Stuart Mackay

1989 new cap mackay

Stuart Mackay

Rob Batiste recalls in an article in 2007 the golden summer of Stuart Mackay, the third player to score a century in inter-insular games.

‘Sarnian hero relives his phenomenal year of ’89’

The list of Old Elizabethans to have been capped at full island level is long. But few have still been at Elizabeth College when winning their first senior cap, just as Pete Le Hegarat does this weekend. The odd ones readily come to mind. There was Pierre Le Cocq in 1961, Keith Howick in 1971, John Le Lievre in 1973 and Adrian Birkett in 1999.

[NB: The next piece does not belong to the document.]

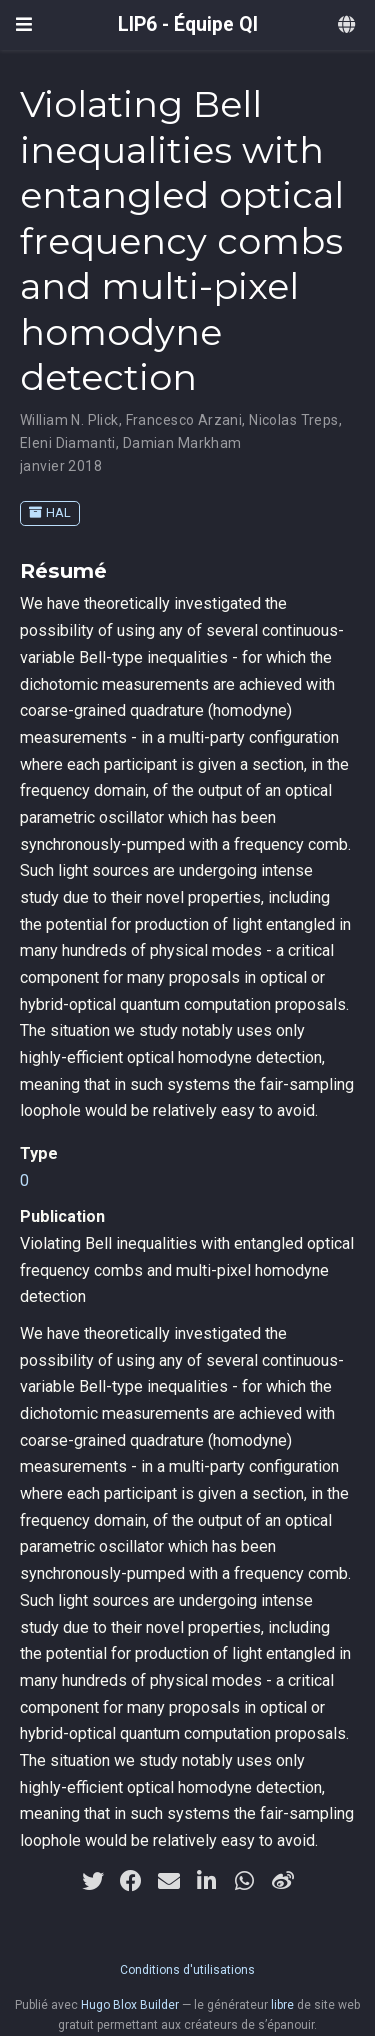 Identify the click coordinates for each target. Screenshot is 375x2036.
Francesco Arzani (184, 420)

But no Elizabethan has made a more startling debut than Stuart Mackay in 1989. He remains one of only three players to have scored a century in the 50-year-old inter-insular fixture and one of two from Guernsey, the first being Stan Cleal 27 years earlier [1962]. To achieve it aged 18 was something quite special, but given his form that summer few would have been surprised that he should make exactly 100 not out on his home pitch at the College Field.

Mackay, now 36 and working in investment banking for Lazard in the City, made a trip home to Guernsey at the weekend to see family and friends; play golf with brother Dougie in the L’Ancresse Open and enjoy a spot of surfing. He was happy to reminisce about his achievement and agreed ‘it was a golden summer all round. The wickets were baking hard and it was a phenomenal year. We [Elizabeth] beat Victoria, the MCC and [for the island] had a clean sweep of the inter-insulars.’

The College had one of their best ever sides with Mackay supported by the likes of Dave Marshall, Neil Garrett, Mark Jefferies and Rob Turville. ‘We had a well balanced side and we all owed a lot to Mike Kinder.’ The day before the island game, the sixth-former had played against Salemites and not fared well. ‘Ralph Anthony bowled me out for a silver duck.’ Come the next morning he did not have to nervously wait long for his big chance. ‘I got in early that day and I had time to play myself in. I remember their bowling attack being pretty tough with the likes of Colin Graham and Barry Middleton. It was a tough grind before lunch and I remember being bounced by Middleton and having to take a couple on my nose.’ After lunch, wickets fell and come the final over he had Warren Barrett at the other end. ‘I was stuck on 94 and Warren [who had a hamstring pull] kept getting twos.’ Eventually he got Mackay on strike and after a beautiful cover drive for four he charged Graham and got a very lucky and a big thick inside edge. The ball ran to fine leg for two and, despite Barrett’s handicap, Mackay raced through for two and his ton.

By the next summer he was at Oxford and he was to play relatively little cricket back in Guernsey, his club side being Optimists. Studies hindered his commitment to the game at university and while he was to win full blues for hockey, football [in goal] and skiing, he got no further than the seconds  – the Authentics – in cricket. ‘In my last year I got into the blues squad but the batting was very good. It a tough year to be a batsman.’ Filling the main spots that year were Jason Gallian, Richard Montgomerie, Iain Sutcliffe and Gregor Macmillan, all of whom went on to forge a county career.

As he developed his, which included four years working in the United States, cricket fell by the wayside, but recently he has returned to playing, albeit infrequently, for the famous Free Foresters club. ‘I started playing again two years ago. They have a fantastic fixture list with games against the likes of the Army, the Navy and the MCC. But I’m not playing as much as I’d like to. To my tremendous sadness cricket hasn’t featured too much.’

You will more likely find him on the slopes of Verbier – ‘skiing is one of the things I’ve managed to do consistently’ – or on the golf course. He was playing off six at L’Ancresse at the weekend and was well placed with a gross 77. His home course is Denham in Buckinghamshire where, among its list of former members, you will find one Denis Compton. Now there was another fine cricketer.

Stuart was listed 97th in the All time Top 100 Guerney Sporting Heroes  by Rob Batiste in his Big Book of Guernsey Sport, published in 2016.